Paul A. Volcker & Peter G. Peterson: Ignoring the Debt Problem
Peter G. Peterson is the founder and chairman of the Pete G. Peterson Foundation and a board member of the Committee for a Responsible Federal Budget. Paul Volcker is also board member of the Committee for a Responsible Federal Budget as well as the chairman of the President’s Economic Recovery Advisory Board and former chairman of the Federal Reserve. They wrote an op-ed in the New York Times. It is reposted below.
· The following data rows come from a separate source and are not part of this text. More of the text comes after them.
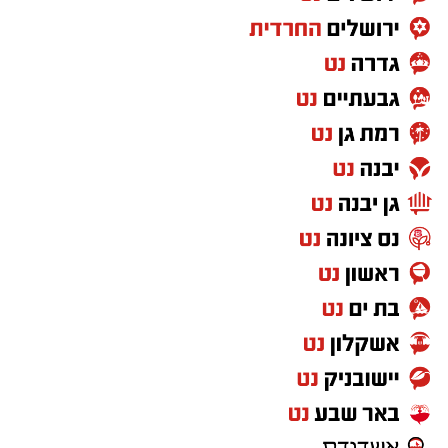
צבאית.
לכן, הטענה ש"חרדים לא מתאימים לצבא" פשוט
לא מתיישבת עם המציאות שנראית לעין.
ועזבו לרגע את דעתי האישית, שמי שלא תורם
למדינה לא יכול לצפות ליהנות מכל הזכויות שהיא
מעניקה. ולא חסרות דרכים לתרום למדינה שבה
אתה חי, מגדל את ילדיך וישן בביטחון מדי לילה.
אבל מעבר לשאלת השוויון בנטל, אני שואלת את
עצמי איזה מסר אנחנו מעבירים לילדים שלנו,
לציבור הישראלי ולעולם כולו.
מה הם רואים?
עם שמפוצל למחנות.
Together, the two of us have 179 years of life experience and 13 grandchildren. We have served presidents of both parties. We have seen more campaign seasons than we care to count — but none as strange as this one.
Insults, invective and pandering have been poor substitutes for serious debate about the direction in which this country is going — or should be going. And a sound and sustainable fiscal structure is a key ingredient of any viable economic policy.
Yes, this country can handle the nearly $600 billion federal deficit estimated for 2016. But the deficit has grown sharply this year, and will keep the national debt at about 75 percent of the gross domestic product, a ratio not seen since 1950, after the budget ballooned during World War II.
Long-term, that continued growth, driven by our tax and spending policies, will create the most significant fiscal challenge facing our country. The widely respected Congressional Budget Office has estimated that by midcentury our debt will rise to 140 percent of G.D.P., far above that in any previous era, even in times of war.
Unfortunately, despite a brief discussion during the final presidential debate, neither candidate has put forward a convincing plan to restrain the growth of the national debt in the decades to come.
Throughout the campaign, Donald J. Trump has called for a combination of deep tax cuts that appear to far exceed proposed spending reductions, at the clear risk of substantially increasing the ratio of debt to G.D.P. Hillary Clinton has set out more balanced and detailed proposals, but they would still fail to stabilize and reduce our debt burden.
Whoever wins, the new president will eventually face fiscal realities that force him or her to develop strategies for decreasing the national debt as a share of the economy over the long term.
Our current debt may be manageable at a time of unprecedentedly low interest rates. But if we let our debt grow, and interest rates normalize, the interest burden alone would choke our budget and squeeze out other essential spending. There would be no room for the infrastructure programs and the defense rebuilding that today have wide support.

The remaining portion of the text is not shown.